Comment by chc4
7 years ago
Maybe I'm missing something, but isn't this essentially just coroutines? In Lua you can do `myFile = coroutine.yield("get a file")` to pause your coroutine, and when the caller does `coroutine.resume(someFile)` it's resumed with the value passed in.
EDIT: I guess the difference would be in Lua, yields return to where they were resumed each time, while in algebriac effects they return to the nearest handler for that case. You'd need some boilerplate to bubble up all effects you don't care about up another level at each handler in Lua.
Coroutines are a mechanism that you can use to implement algebraic effects.
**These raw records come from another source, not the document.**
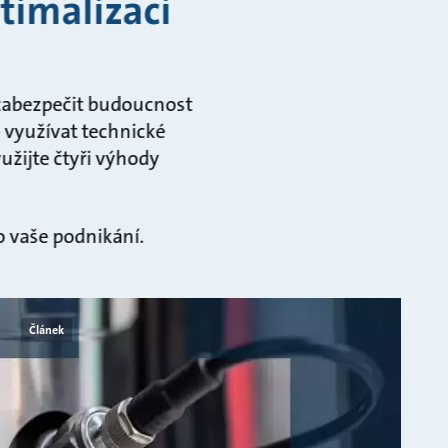
timalizaci
zabezpečit budoucnost
 využívat technické
užijte čtyři výhody
ro vaše podnikání.
Článek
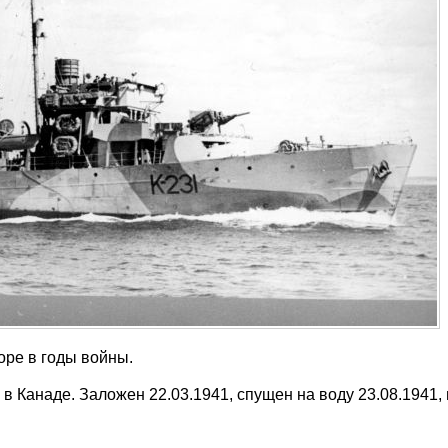
оре в годы войны.
в Канаде. Заложен 22.03.1941, спущен на воду 23.08.1941, 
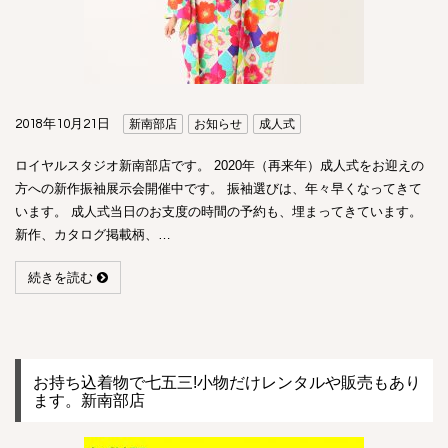
2018年10月21日
新南部店
お知らせ
成人式
ロイヤルスタジオ新南部店です。 2020年（再来年）成人式をお迎えの
方への新作振袖展示会開催中です。 振袖選びは、年々早くなってきて
います。 成人式当日のお支度の時間の予約も、埋まってきています。
新作、カタログ掲載柄、…
続きを読む
お持ち込着物で七五三!小物だけレンタルや販売もあり
ます。新南部店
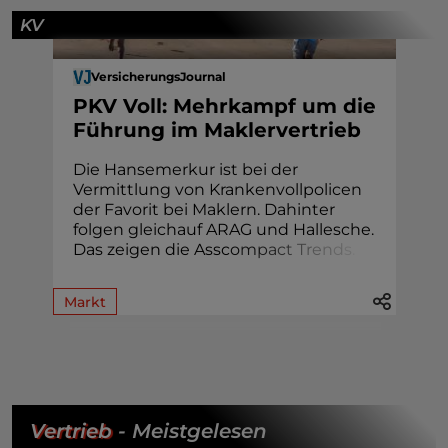
KV
VersicherungsJournal
PKV Voll: Mehrkampf um die
Führung im Maklervertrieb
Die Hansemerkur ist bei der
Vermittlung von Krankenvollpolicen
der Favorit bei Maklern. Dahinter
folgen gleichauf ARAG und Hallesche.
Das zeigen die Assc
o
m
p
a
c
t
T
r
e
n
d
s
.
Markt
Vertrieb
- Meistgelesen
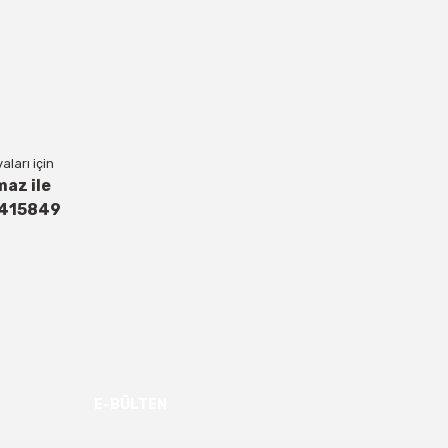
ları için
maz ile
4415849
E-BÜLTEN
When the coroutine yields, it yields the tagged effect object which can be used to determine what effect handler to run, and after that whether to resume the evaluation of the coroutine or not.
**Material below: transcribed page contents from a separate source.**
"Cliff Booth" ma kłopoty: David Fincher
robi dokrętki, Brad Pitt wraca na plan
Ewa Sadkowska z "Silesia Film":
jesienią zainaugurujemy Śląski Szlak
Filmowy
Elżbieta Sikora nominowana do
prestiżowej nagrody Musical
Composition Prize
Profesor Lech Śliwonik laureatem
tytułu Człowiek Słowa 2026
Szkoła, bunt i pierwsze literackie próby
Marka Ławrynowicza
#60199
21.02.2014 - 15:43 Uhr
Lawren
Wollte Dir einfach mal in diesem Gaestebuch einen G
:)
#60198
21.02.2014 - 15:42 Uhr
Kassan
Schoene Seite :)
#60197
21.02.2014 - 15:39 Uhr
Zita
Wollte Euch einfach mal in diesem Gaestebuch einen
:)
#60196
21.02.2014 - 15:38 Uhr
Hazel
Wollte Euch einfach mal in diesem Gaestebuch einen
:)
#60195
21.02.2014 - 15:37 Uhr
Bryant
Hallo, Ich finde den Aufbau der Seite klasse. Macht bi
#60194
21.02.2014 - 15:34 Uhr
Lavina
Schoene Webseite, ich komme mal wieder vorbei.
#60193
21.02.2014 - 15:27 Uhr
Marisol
One obvious difference is that in a statically-typed language with algebraic effects the compiler checks that all the effects are being handled correctly. If you implement these in raw Lua a stray "coroutine.yield" can ruin everything if it doesn't return a properly formed tagged event object.
JS's generator functions have a yield operator that that works in a very similar way - a function can 'pause' and return a value and then resume from the same place the next time it's called. I think that's closer to Lua's yield than the effect Dan is talking about in the article.
https://developer.mozilla.org/en-US/docs/Web/JavaScript/Refe...
Except that in js all of the call stack must be marked as generators. Lua thread can yield through any careless function, iterator and even C routine (if the latter does a simple continuation trick).
Seemed like a JS specific problem to me, because it's single threaded.